# Outboard motor stalls when trolling



## t_andersen (Mar 13, 2005)

Hi Guys,

Here's a question related to an Evinrude/Johnson 2-stroke 3.5 hp outboard motor. I do a lot of fishing at low motor revs (trolling) pulling the bait after the boat slowly. I have had the outboard motor since 1997 and it has almost always been running well. Before I began to learn about motors, in my ignorance, I didn't remove the gas at the end of the season and left it in the motor until next spring. I now know better.

Last summer the motor ran ok but when trolling at low revs, sometimes after 5-10 minutes it would stop and be a little hard to start again. Once I got it started it would run for another 5-10 minutes and then stop again.

What is your advice? Is it a question of adjusting the low-speed air/gas ratio (and is there such a screw on a small outboard?)?
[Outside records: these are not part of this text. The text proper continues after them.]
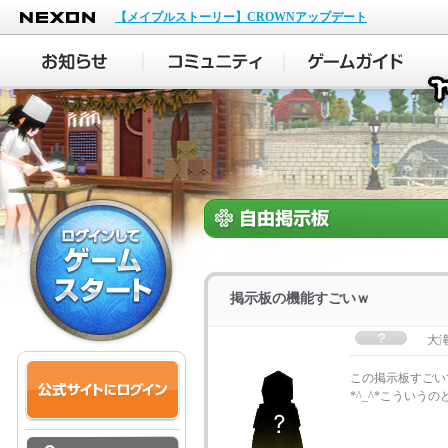
NEXON
【メイプルストーリー】CROWNアップデート
掲示板の機能すごいｗ
大
この掲示板すごい
*^_^*こうい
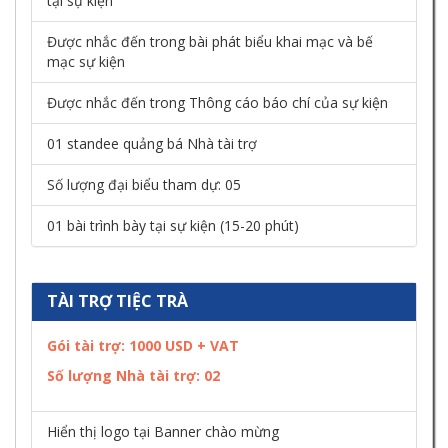
tại sự kiện
Được nhắc đến trong bài phát biểu khai mạc và bế
mạc sự kiện
Được nhắc đến trong Thông cáo báo chí của sự kiện
01 standee quảng bá Nhà tài trợ
Số lượng đại biểu tham dự: 05
01 bài trình bày tại sự kiện (15-20 phút)
TÀI TRỢ TIỆC TRÀ
Gói tài trợ: 1000 USD + VAT
Số lượng Nhà tài trợ:
02
Hiển thị logo tại Banner chào mừng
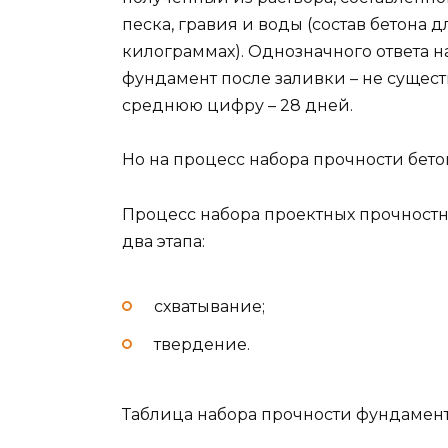
песка, гравия и воды (состав бетона 
килограммах). Однозначного ответа н
фундамент после заливки – не существ
среднюю цифру – 28 дней.
Но на процесс набора прочности бето
Процесс набора проектных прочностн
два этапа:
схватывание;
твердение.
Таблица набора прочности фундамент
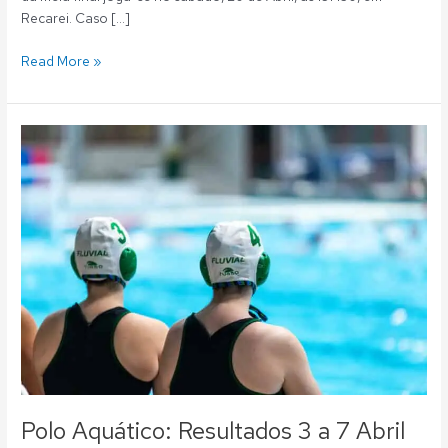
Recarei. Caso […]
Read More »
Polo
Aquático:
Resultados
3
a
7
Abril
Polo Aquático: Resultados 3 a 7 Abril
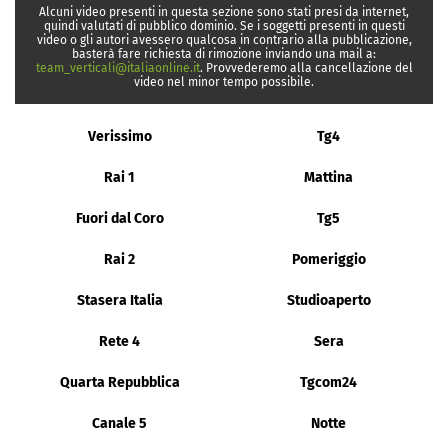
Alcuni video presenti in questa sezione sono stati presi da internet,
quindi valutati di pubblico dominio. Se i soggetti presenti in questi
video o gli autori avessero qualcosa in contrario alla pubblicazione,
basterà fare richiesta di rimozione inviando una mail a:
team_verticali@italiaonline.it
. Provvederemo alla cancellazione del
video nel minor tempo possibile.
Verissimo
Tg4
Rai 1
Mattina
Fuori dal Coro
Tg5
Rai 2
Pomeriggio
Stasera Italia
Studioaperto
Rete 4
Sera
Quarta Repubblica
Tgcom24
Canale 5
Notte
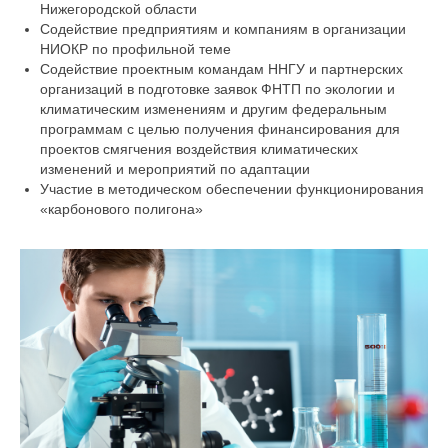
Нижегородской области
Содействие предприятиям и компаниям в организации
НИОКР по профильной теме
Содействие проектным командам ННГУ и партнерских
организаций в подготовке заявок ФНТП по экологии и
климатическим изменениям и другим федеральным
программам с целью получения финансирования для
проектов смягчения воздействия климатических
изменений и мероприятий по адаптации
Участие в методическом обеспечении функционирования
«карбонового полигона»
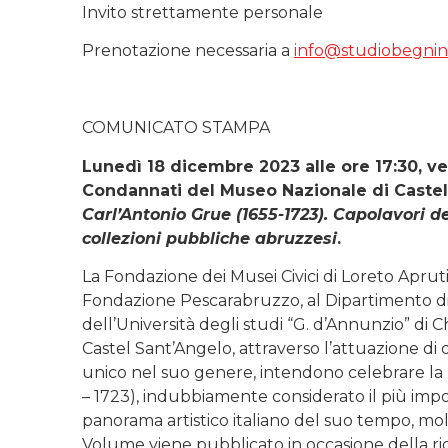
Invito strettamente personale
Prenotazione necessaria a
info@studiobegnini.
COMUNICATO STAMPA
Lunedì 18 dicembre 2023 alle ore 17:30, ve
Condannati del Museo Nazionale di Castel
Carl’Antonio Grue (1655-1723). Capolavori d
collezioni pubbliche abruzzesi
.
La Fondazione dei Musei Civici di Loreto Apru
Fondazione Pescarabruzzo, al Dipartimento di L
dell’Università degli studi “G. d’Annunzio” di 
Castel Sant’Angelo, attraverso l’attuazione di
unico nel suo genere, intendono celebrare la 
– 1723), indubbiamente considerato il più imp
panorama artistico italiano del suo tempo, mol
Volume viene pubblicato in occasione della ri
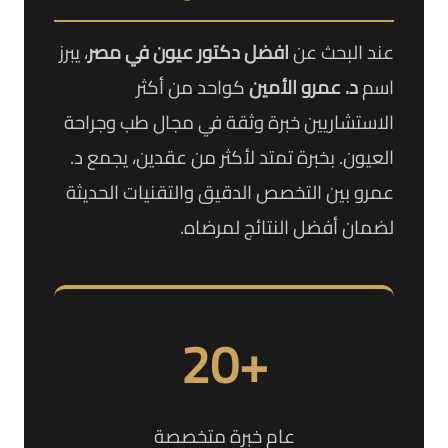
عند البحث عن
افضل دكتور عيون في مصر
، يبرز
اسم
د. عمرو الأمين
كواحد من أكثر
الاستشاريين خبرة وثقة في مجال طب وجراحة
العيون. بخبرة تمتد لأكثر من عقدين، يجمع د.
عمرو بين التخصص الدقيق والتقنيات الحديثة
لضمان أفضل النتائج لمرضاه.
+20
عام خبرة متخصصة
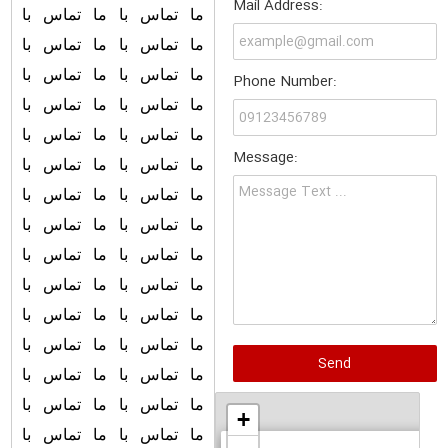
Mail Address:
ما تماس با ما تماس با
ما تماس با ما تماس با
ما تماس با ما تماس با
Phone Number:
ما تماس با ما تماس با
ما تماس با ما تماس با
Message:
ما تماس با ما تماس با
ما تماس با ما تماس با
ما تماس با ما تماس با
ما تماس با ما تماس با
ما تماس با ما تماس با
ما تماس با ما تماس با
ما تماس با ما تماس با
ما تماس با ما تماس با
ما تماس با ما تماس با
+
ما تماس با ما تماس با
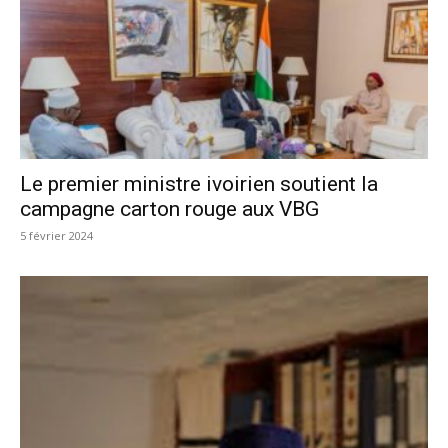
Le premier ministre ivoirien soutient la
campagne carton rouge aux VBG
5 février 2024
Or is the carb full of varnish from having it stored off-season with gas in it?

Thanks 
Tom


----------



## Jestr (May 17, 2005)

Have had this problem before. If youre handy take the bowls off the carb and see if they have any goo in there while apart spray some carb clean to get the residue off the rest of the parts, needle and seat especially the holes leading to the intake. once all is put back together with new seals, or if your careful on disassembly the old ones, change spark plugs, I do alot of trolling as well and i found that bosch makes a great plug, it has 4 prongs to keep from fouling as much, run 93 and a light mix of marvel mystery oil for a few tanks and u should be set, First few runs run up some high rpms to clean cyls out.


----------



## t_andersen (Mar 13, 2005)

*Do I need to buy a carb kit?*

thanks for the info, do I need to buy a carb kit to do what you propose?


----------



## bugman (Aug 12, 2004)

if its of age, and when you tear into it.....and you tear a gasket, or the gasket themselves are cracked or worn out, yeah you'd have to pick up a carb gasket kit.


----------